We only want to predict the stock market Direction based on Lag1 and Lag2. Lets create a plot to visualize this! Remember we want to only consider the closest neighbors (this uses Euclidean distance!)
library(tidyverse)
ggplot(Smarket, aes(Lag1, Lag2, color=Direction, pch=Year05))+
geom_jitter(alpha=0.5)+
theme_bw()
train.X=cbind(Lag1 ,Lag2)[train ,]
test.X=cbind(Lag1,Lag2)[!train,]
train.Direction = Direction[train]
Implement the KNN algorithm!
set.seed(1)
knn.pred=knn(train.X,test.X,train.Direction ,k=1)
#Confusion matrix
table(knn.pred,Direction.2005)
## Direction.2005
## knn.pred Down Up
## Down 43 58
## Up 68 83
knn.pred=knn(train.X,test.X,train.Direction ,k=3)
#Confusion matrix
table(knn.pred,Direction.2005)
## Direction.2005
## knn.pred Down Up
## Down 48 54
## Up 63 87
mean(knn.pred==Direction.2005)
## [1] 0.5357143
detach(Smarket)
The iris
dataset is a popular dataset used for statistical examples.
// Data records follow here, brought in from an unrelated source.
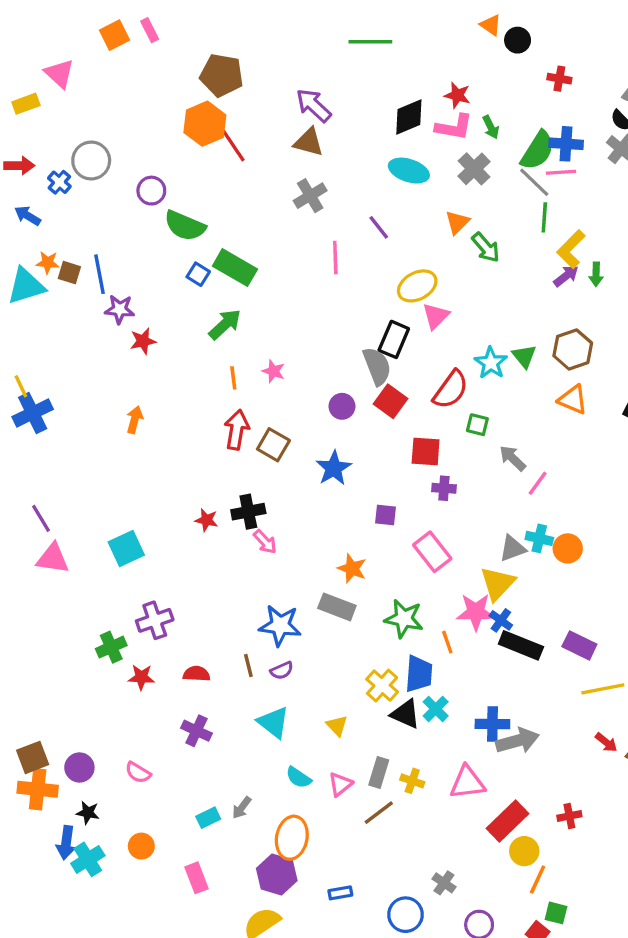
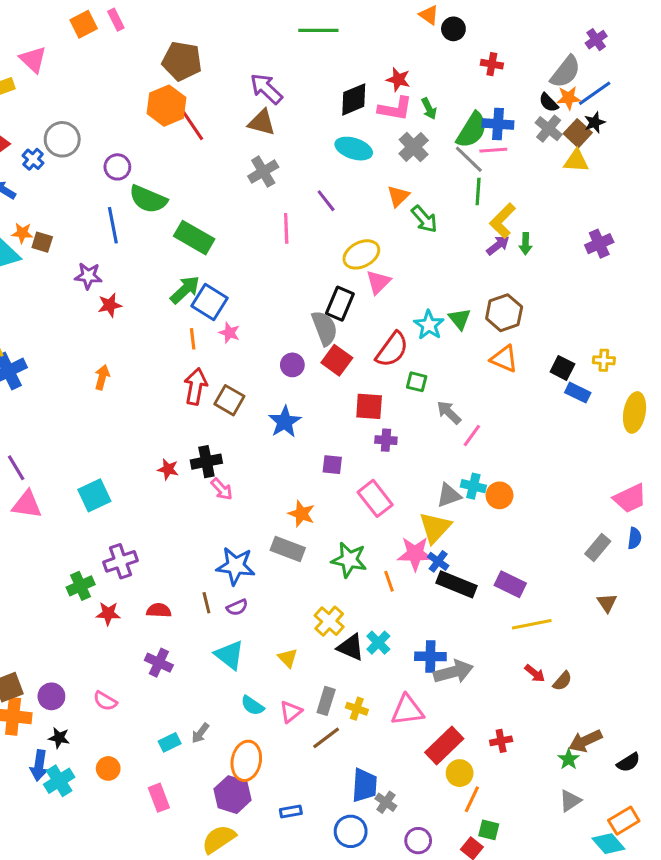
blue line: (100, 274) -> (113, 225), moved
blue square: (198, 274) -> (209, 302), moved, size x1.6
blue trapezoid: (419, 674) -> (364, 785), moved

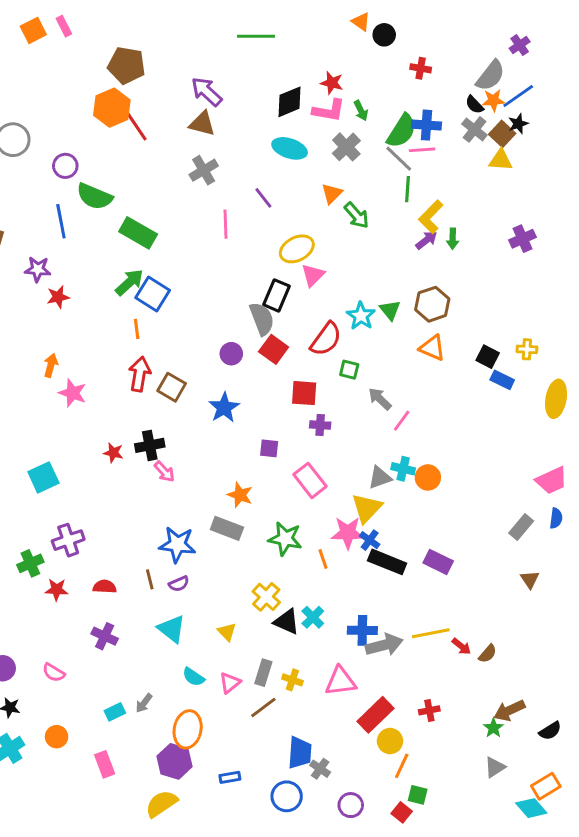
pink star: (229, 333) -> (73, 393), moved, size x1.4
yellow line: (532, 624) -> (431, 633), moved

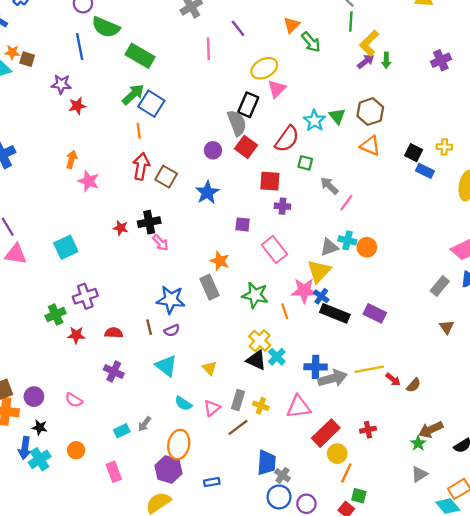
gray rectangle: (227, 528) -> (210, 287), turned 45
yellow cross: (266, 597) -> (260, 341), moved
blue circle: (287, 796) -> (279, 497), moved

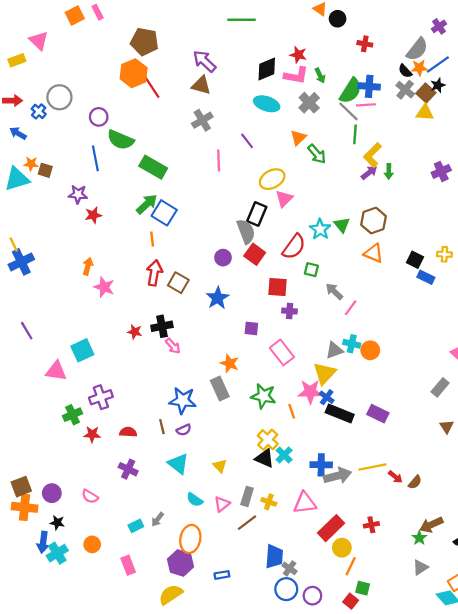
pink triangle: (16, 254) -> (56, 371), moved

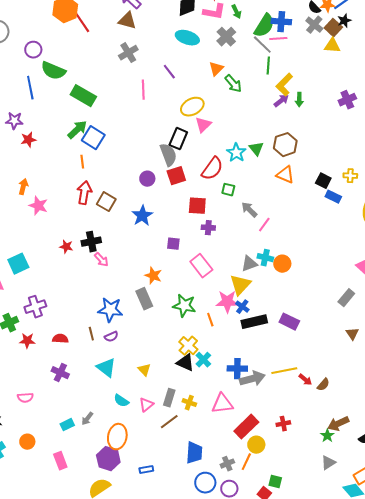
red square: (255, 254) -> (176, 176), turned 36
black rectangle: (340, 414) -> (254, 322), turned -35
pink semicircle: (90, 496) -> (25, 398), turned -35
orange line: (351, 566) -> (246, 462), moved
gray cross: (290, 568) -> (227, 464), moved, turned 32

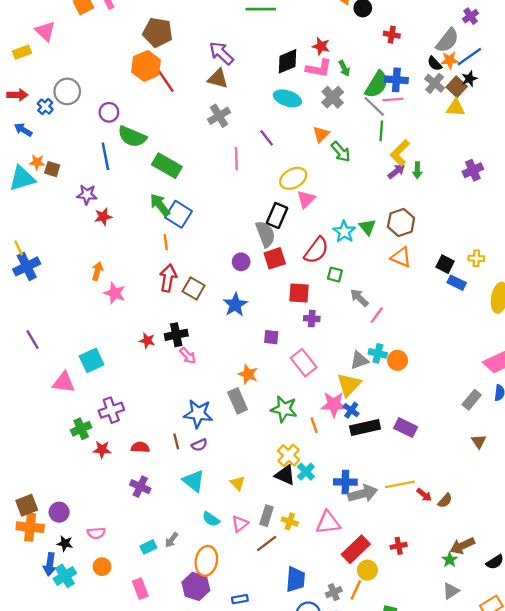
green arrow: (77, 130) -> (160, 205), turned -85
pink semicircle: (25, 398) -> (96, 533), moved

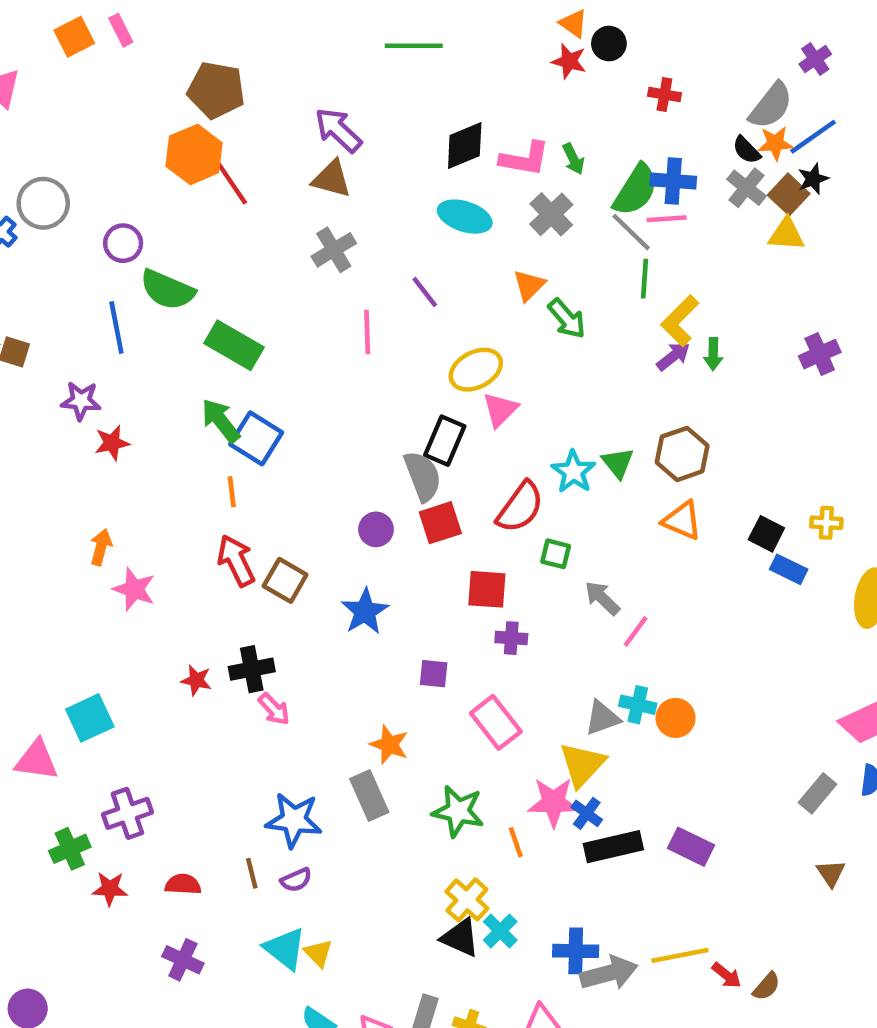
red star: (321, 46) -> (569, 61), moved
red arrow: (168, 278) -> (236, 560), turned -36
yellow triangle: (238, 483) -> (318, 953), moved

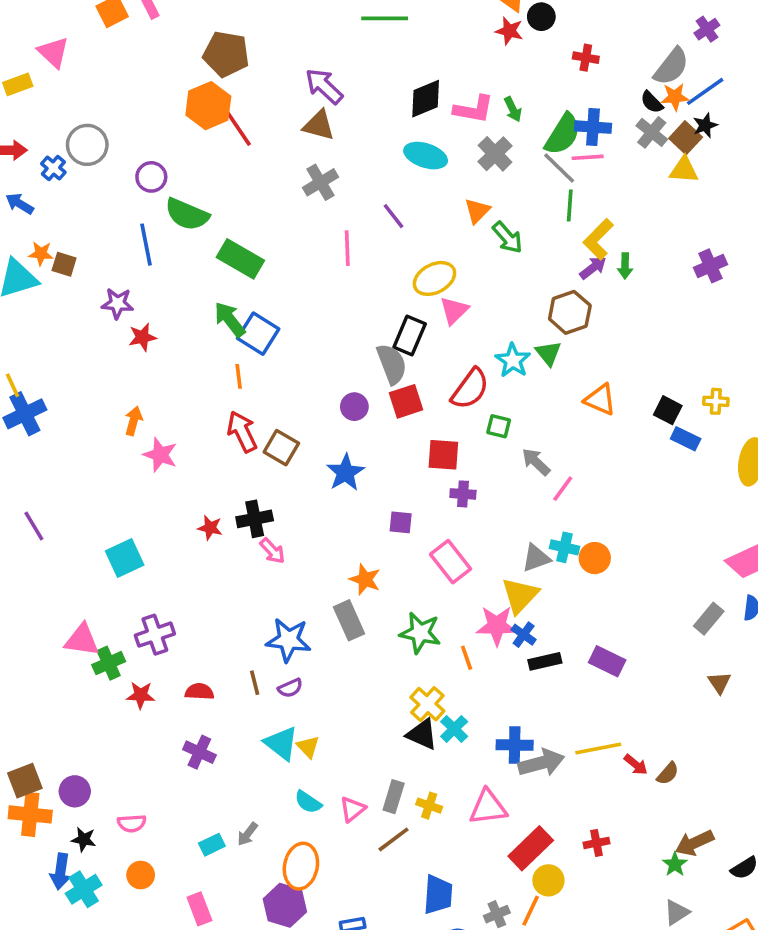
brown hexagon: (682, 454) -> (570, 312), moved
pink triangle: (37, 760) -> (82, 640), moved
black rectangle: (613, 847) -> (545, 661), size x0.7

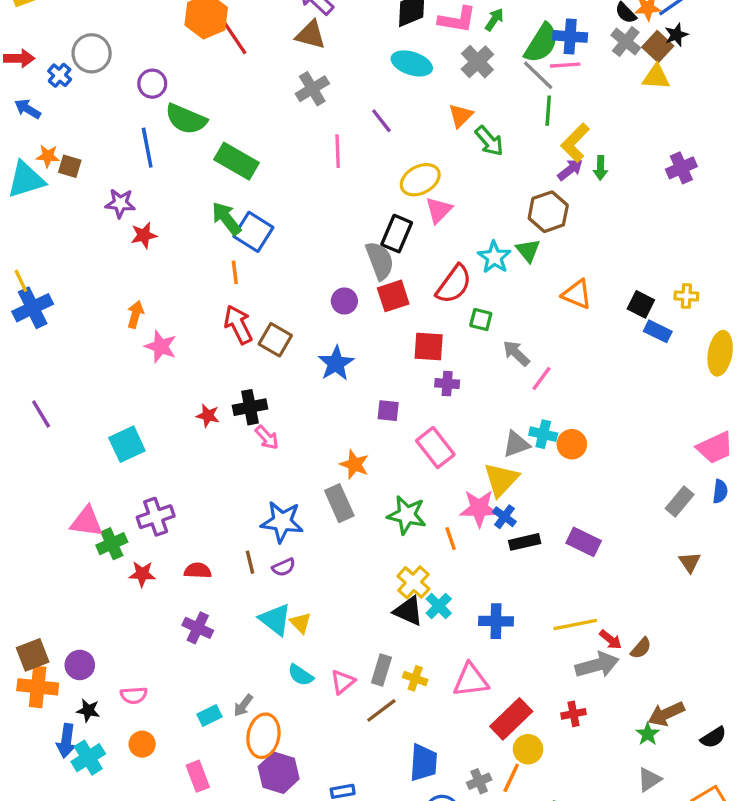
green arrow: (513, 109) -> (494, 20), turned -120
gray arrow: (541, 763) -> (597, 665), moved
orange ellipse: (301, 866) -> (263, 736), moved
The documentation for this dataset in R states:
This famous (Fisher’s or Anderson’s) iris data set gives the measurements in centimeters of the variables sepal length and width and petal length and width, respectively, for 50 flowers from each of 3 species of iris. The species are Iris setosa, versicolor, and virginica.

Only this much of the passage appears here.